Wrong Output from TensorRt Model converted from Onnx

Hi ,

i have developed a Convolutional Autoencoder model in Pytorch and converted it with onnx. Everything is working fine i am able to run inference but the output of the model of tensorrt is very different from the output obtained from the model in Pytorch.

Both inference code are developed in python.

To avoid image problem type conversion i load the same input to both model.
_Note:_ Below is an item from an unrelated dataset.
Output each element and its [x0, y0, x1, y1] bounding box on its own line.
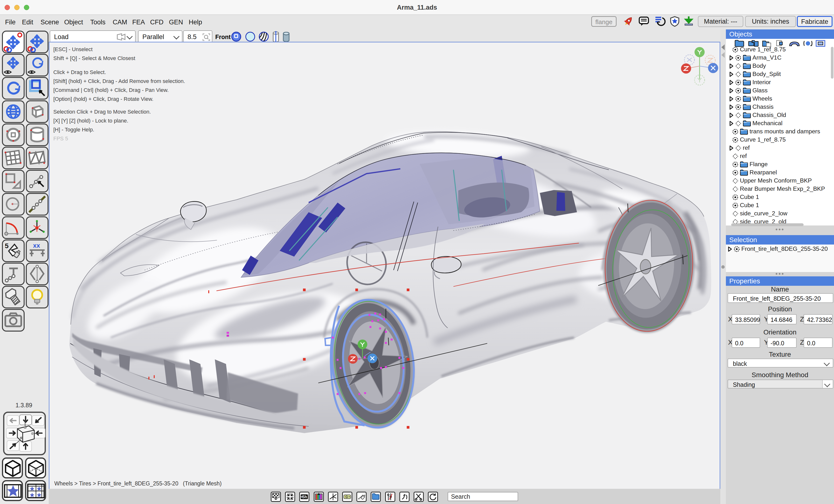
- svg-text:5: 5: [5, 242, 9, 250]
- svg-text:xx: xx: [33, 242, 40, 249]
- svg-text:G: G: [345, 495, 348, 499]
- svg-text:Sh: Sh: [302, 495, 307, 499]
Load the data from the same file.

def do_inference(context, h_input, d_input, h_output, d_output, stream):
    # Transfer input data to the GPU.
    cuda.memcpy_htod_async(d_input, h_input, stream)
    # Run inference.
    context.execute_async(bindings=[int(d_input), int(d_output)], stream_handle=stream.handle)
    # Transfer predictions back from the GPU.
    cuda.memcpy_dtoh_async(h_output, d_output, stream)
    # Synchronize the stream

#tensorrt Inference
array = np.loadtxt("/home/velab/Desktop/model_input.txt")
image_arr = array.ravel()
np.copyto(pagelocked_buffer, image_arr)
do_inference(context, h_input, d_input, h_output, d_output, stream)
h_output = torch.from_numpy(h_output).float().cuda()
imagePIL= transforms.ToPILImage()(h_output.cpu().view(-1, 64, 64)

# Pytorch Script 

array = np.loadtxt("/home/velab/Desktop/model_input.txt")
tensor_image_in = torch.from_numpy(array).float().cuda()
image_inputPIL = transforms.ToPILImage()(tensor_image_in.cpu().view(-1, 64, 64))

The output image from Pytorch Script is correct but the Output image from tensorrt is not correct.
Could someone provide me any feedback why is not working?


Can you provide the following information so we can better help?
Provide details on the platforms you are using:
o Linux distro and version
o GPU type
o Nvidia driver version
o CUDA version
o CUDNN version
o Python version [if using python]
o Tensorflow version
o TensorRT version
o If Jetson, OS, hw versions

Also, if possible please share the script and model file to reproduce the issue.